Toronto, Aug 13 (IANS): Women with intellectual and developmental disabilities like autism and Down syndrome have nearly double the rate of having another baby within a year of delivering compared to women without such disabilities, indicating a lack of access to reproductive planning, a new study has found.
Pregnancy within one year of a previous live birth is associated with smaller babies, preterm birth, neonatal death and other adverse effects.
The findings suggested that rapid repeat pregnancies in women with intellectual and developmental disabilities ended in induced abortion (49 per cent), live birth (33 per cent) and pregnancy loss (18 per cent), compared with induced abortion (59 per cent), pregnancy loss (22 per cent) and live births (19 per cent) in women without these disabilities.

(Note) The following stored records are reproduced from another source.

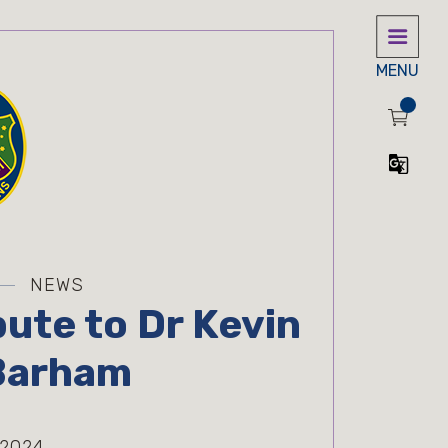
MENU
NEWS
bute to Dr Kevin
Barham
 2024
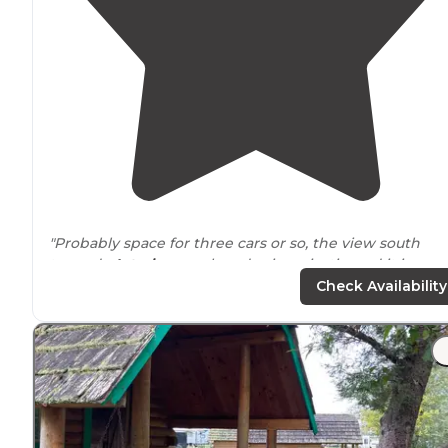
"Probably space for three cars or so, the view south
towards
Astoria
on a clear day is majestic, and it is
peaceful. Any decent AWD should easily make the trip
Check Availability
even after rains."
"There are several spots off the road
around
these radi
tower stations and it is quite secluded. We didn't see 
other person the whole time we were there."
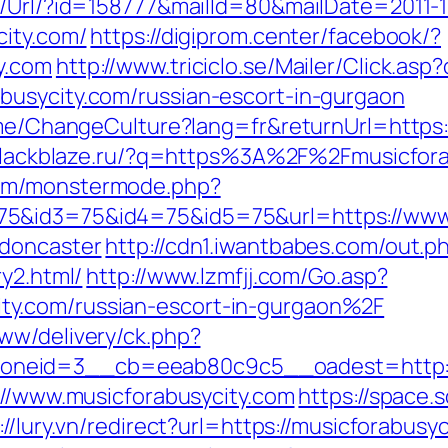
t/Url/?id=158777&mailId=80&mailDate=2011-1
city.com/
https://digiprom.center/facebook/?
y.com
http://www.triciclo.se/Mailer/Click.a
busycity.com/russian-escort-in-gurgaon
ome/ChangeCulture?lang=fr&returnUrl=https:/
.blackblaze.ru/?q=https%3A%2F%2Fmusicfora
com/monstermode.php?
5&id3=75&id4=75&id5=75&url=https://www.
-doncaster
http://cdn1.iwantbabes.com/out.p
ry2.html/
http://www.lzmfjj.com/Go.asp?
y.com/russian-escort-in-gurgaon%2F
ww/delivery/ck.php?
neid=3__cb=eeab80c9c5__oadest=http://m
://www.musicforabusycity.com
https://space.s
://lury.vn/redirect?url=https://musicforabu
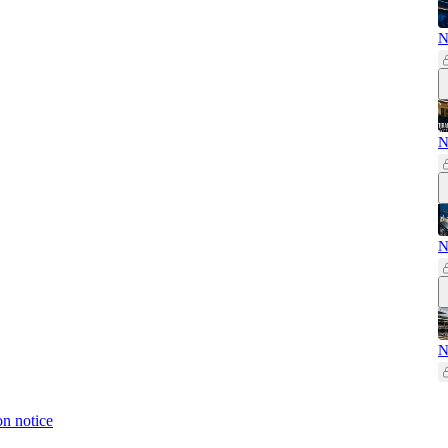
N
N
N
N
on notice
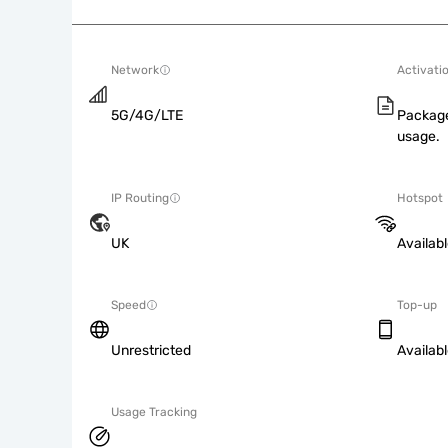
Network
Activati
5G/4G/LTE
Package
usage.
IP Routing
Hotspot
UK
Availab
Speed
Top-up
Unrestricted
Availab
Usage Tracking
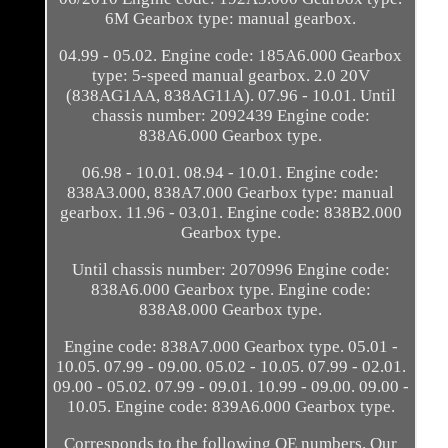
6M Gearbox type: manual gearbox.
04.99 - 05.02. Engine code: 185A6.000 Gearbox
type: 5-speed manual gearbox. 2.0 20V
(838AG1AA, 838AG11A). 07.96 - 10.01. Until
chassis number: 2092439 Engine code:
838A6.000 Gearbox type.
06.98 - 10.01. 08.94 - 10.01. Engine code:
838A3.000, 838A7.000 Gearbox type: manual
gearbox. 11.96 - 03.01. Engine code: 838B2.000
Gearbox type.
Until chassis number: 2070996 Engine code:
838A6.000 Gearbox type. Engine code:
838A8.000 Gearbox type.
Engine code: 838A7.000 Gearbox type. 05.01 -
10.05. 07.99 - 09.00. 05.02 - 10.05. 07.99 - 02.01.
09.00 - 05.02. 07.99 - 09.01. 10.99 - 09.00. 09.00 -
10.05. Engine code: 839A6.000 Gearbox type.
Corresponds to the following OE numbers. Our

This also indicated a lack of access to reproductive health care, such as pregnancy planning and contraception, the researchers said.
"Women with intellectual and developmental disabilities are more likely than those without such disabilities to be young and disadvantaged in each marker of social, health, and health care disparities," said lead author Hilary Brown, scientist at the Institute for Clinical Evaluative Sciences (ICES) -- a Canada based non-profit organisation.
"They experience high rates of poverty and chronic physical and mental illness, and have poor access to primary care," she added.
Researchers, in the paper published in the Canadian Medical Association Journal (CMAJ), analysed data on 2,855 women with intellectual and developmental disabilities compared with 923,367 women without such disabilities.
They found that 7.6 per cent of women with these disabilities had another baby within a year, compared to 3.9 per cent of women without these disabilities.
"The study shows that current efforts to promote reproductive health might not be reaching women with intellectual and developmental disabilities and that there is a lot more we can do to educate and support these women in relation to pregnancy planning and contraception," Brown noted.